Ruthie left that night without saying anything to mother or me. She took Eulalie with her, of course. Mother was afraid for Eulalie’s safety. She was afraid she might never see her again.
After a few days, mother called Ruthie at what had previously been her home. Lonnie answered. He sounded drunk.
“She ain’t here!” he said. “I haven’t seen her and I don’t know where she is.”
“If you see her…”
“I won’t! Every day I expect to be served with the divorce papers. I’m through with marriage, I tell you! I’ve had enough and I want out!”
My graduation came and went and we saw nothing of Ruthie. She was supposed to be there on the front row, cheering me on. Mother thought I would be disappointed that my one sister in the world didn’t see me graduate from high school, but it was all right with me that she wasn’t there. There were lots of other people there.
In June I left to go to Europe. My suitcase was so heavy I could hardly carry it, even though I had been careful not to include any unnecessary items. If I bought any souvenirs of the countries I visited, I didn’t know where I was going to put them.
Ruthie didn’t call to tell me goodbye. It was as if I no longer existed for her. She probably hoped the plane I was in would crash into the sea and no bodies found. I knew her and I knew the way she thought.
The trip was everything I hoped it would be and more. I had never been out of the country and had never even flown on a plane before. We spent three nights in New York at a hotel across the street from Central Park before flying on to London. I discovered right away what a sheltered life I had led.

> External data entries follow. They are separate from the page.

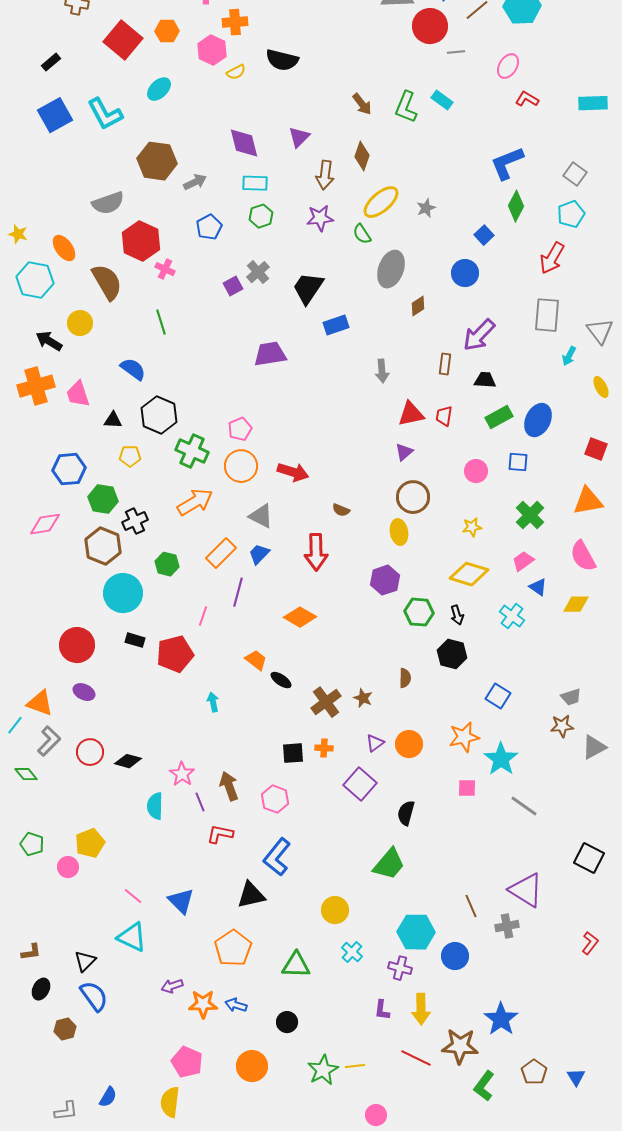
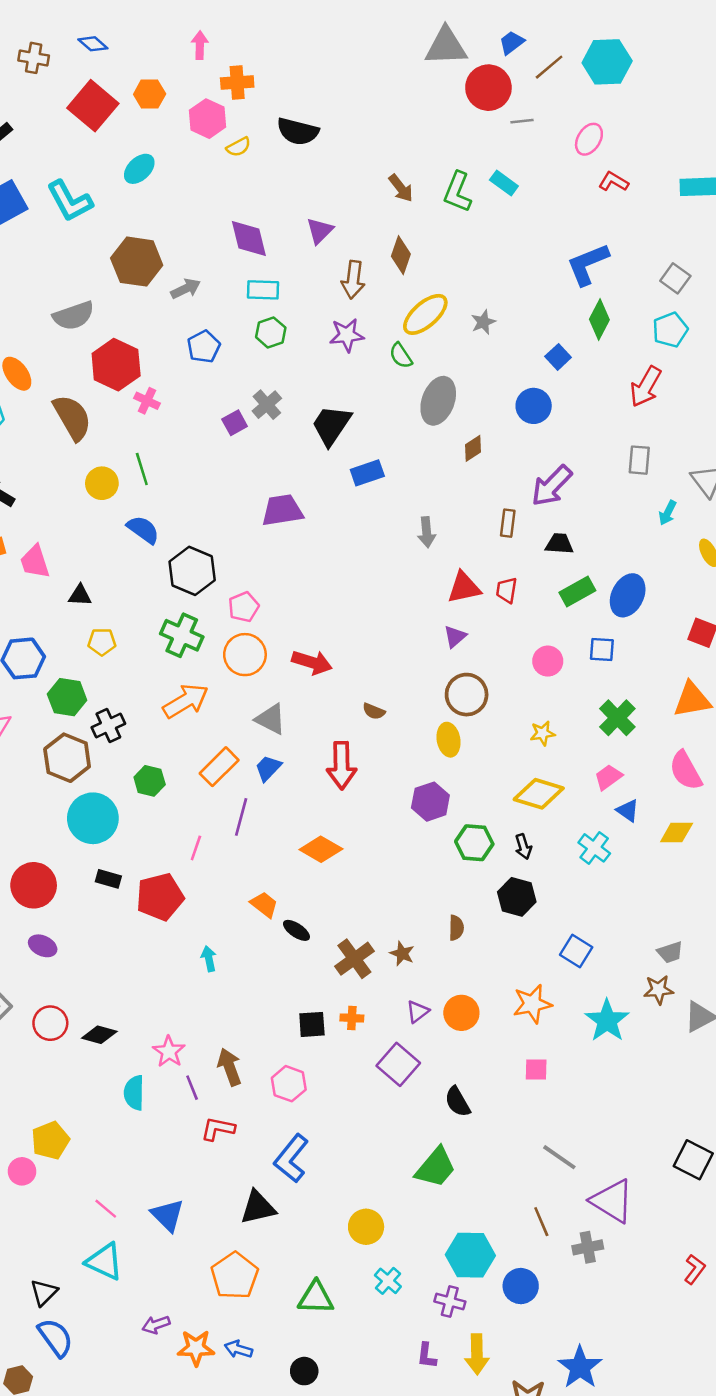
gray rectangle: (547, 315) -> (639, 460), size x0.7
yellow circle: (80, 323) -> (102, 483), moved
blue semicircle: (133, 369) -> (143, 530), moved
black hexagon: (159, 415) -> (192, 571), moved
cyan star: (501, 759) -> (607, 1021), moved
gray line: (524, 806) -> (559, 1157), moved
black semicircle: (406, 813) -> (458, 1102), turned -45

I climbed partway up the steps of the Eiffel Tower until I couldn’t go any higher. I saw the Louvre Museum, the Tower of London, the Sistine Chapel, Westminster Abbey, Shakespeare’s home (and grave) at Stratford-on-Avon, Mozart’s home, the fairy-tale castle of the Mad King of Bavaria, Westminster Abbey, the Palace of Versailles, the ruins at Pompeii, the Roman Forum and Coliseum, the Spanish Steps, the Vatican, the Tyrolean Alps, and so much more. On the way back to the U.S., we stopped for refueling in Iceland late at night.
I sent postcards home and mother wrote me brief letters, mostly to tell me that everything was fine and that my cat missed me. There was no mention in any of her letters of Ruthie.
In August, after I had been home from the trip for about two weeks, mother heard from one of her church friends that Ruthie and Lonnie got back together and were moving to Alaska. Mother immediately thought of Eulalie. What kind of upbringing was that child going to have with a couple of loonies like Ruthie and Lonnie? She got on the phone right away to her lawyer and began looking into ways she might gain custody of her only grandchild. That’s a different story, though.